- ASSIGNMENT: Scan the records for the line containing "почему питание". From there through the last line, write out each line exactly.

- DATA SUPPLIED:

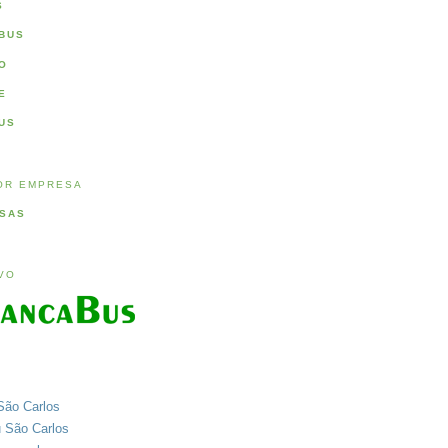
S
BUS
O
E
US
OR EMPRESA
SAS
IVO
São Carlos
u São Carlos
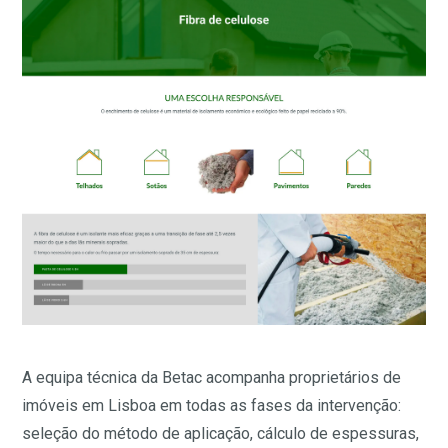
A equipa técnica da Betac acompanha proprietários de
imóveis em Lisboa em todas as fases da intervenção:
seleção do método de aplicação, cálculo de espessuras,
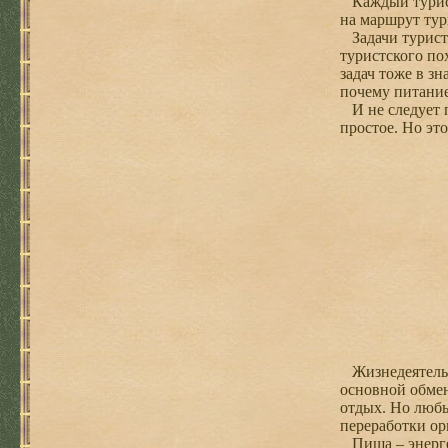
Каждый турист 
на маршрут тур
Задачи туристс
туристского по
задач тоже в з
почему питание
И не следует п
простое. Но эт
Жизнедеятельно
основной обмен
отдых. Но любы
переработки ор
Пища – энергет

- RESULT FOR THIS TASK:
почему питание
И не следует п
простое. Но эт
Жизнедеятельно
основной обмен
отдых. Но любы
переработки ор
Пища – энергет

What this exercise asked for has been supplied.